Fisher v. Burroughs Adding Machine Co.

Ostrander, 0. J.

Upon a former trial, judgment in which was reversed by this court (157 Mich. 126 [121 N. W. 756]), defendant introduced no testimony, the trial court being of opinion that a certain agreement reciting that a sum was due to plaintiff from defendant, and the payment of the sum concluded the plaintiff. It was held in this court that if the sum stated in the said agreement to be due was arrived at by mistake, or the agreement was brought about by deception or fraud, plaintiff ought not to be bound. Upon a second trial, the record of which is now before us, it appeared that, with one exception, as to each disputed item of account, whether representing a charge by the plaintiff or a countercharge by defendant, the architect who was made the final arbiter by the terms of the building contract has determined, either that plaintiff is not, or that defendant is, entitled to the amount claimed. All items, whether of charge or of countercharge, which were approved by the architect were included in the settlement of the parties and paid. There is no testimony tending to prove that the architect acted fraudulently or arbitrarily in refusing to plaintiff a certificate for the amount he claims to be due to him.

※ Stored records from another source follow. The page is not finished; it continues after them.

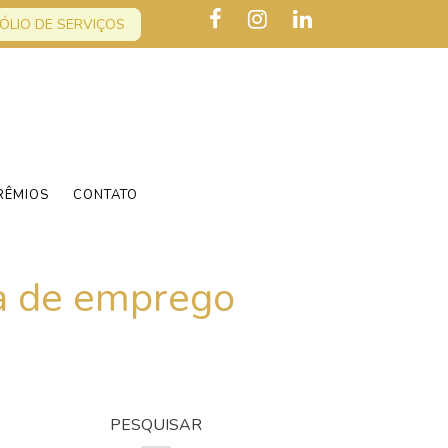
ÓLIO DE SERVIÇOS
RÊMIOS
CONTATO
ta de emprego
PESQUISAR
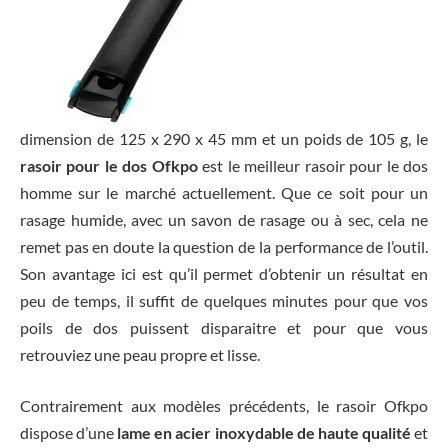
dimension de 125 x 290 x 45 mm et un poids de 105 g, le
rasoir pour le dos Ofkpo
est le meilleur rasoir pour le dos
homme sur le marché actuellement. Que ce soit pour un
rasage humide, avec un savon de rasage ou à sec, cela ne
remet pas en doute la question de la performance de l’outil.
Son avantage ici est qu’il permet d’obtenir un résultat en
peu de temps, il suffit de quelques minutes pour que vos
poils de dos puissent disparaitre et pour que vous
retrouviez une peau propre et lisse.
Contrairement aux modèles précédents, le rasoir Ofkpo
dispose d’une
lame en acier inoxydable de haute qualité
et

Plaintiff’s contention is that the action of the architect amounted to a legal fraud. This contention can be supported only upon the ground that the architect has not found to be due as much as the plaintiff claims, and that a jury has agreed with the plaintiff. But the parties made the architect, and not a jury, the final judge.

The item of $59, charged to defendant by plaintiff, which is the exception above noted, was for the premium paid for a surety company bond. The building contract did not require the contractor to give a bond. The architect demanded one, and the plaintiff furnished it. Counsel for plaintiff have not indicated the theory according to which the *398defendant would be liable to repay this sum to the plaintiff, and no such theory occurs to me.

Nor can it be said that, because an agreement was made concerning the amount due to plaintiff, . the defendant waived the provision in the contract making the architect the final arbiter. As has been stated, the items entering into the computation which was made were, in fact, with the exception which has been noted, items which the architect had passed upon. In other words, defendant agreed to pay what the architect had determined it ought to pay and no more. It paid just the amount which a formal certification would have shown to be due, and there was neither attempt nor purpose to pay more or less, or to allow or disallow items and claims independent of the judgment of the architect and the finality of his decision. It follows that if there are items or contentions which have not been submitted to and allowed or disallowed by the architect, his certification is still required. It is not produced. No such items are shown.

In my opinion, there was no question for the jury, the several motions of defendant made when the plaintiff had rested should have been granted, and a verdict for the defendant directed. The judgment should be reversed and no new trial granted.

Hooker, Moore, McAlvay, Brooke, Blair, and Stone, JJ., concurred with Ostrander, O. J.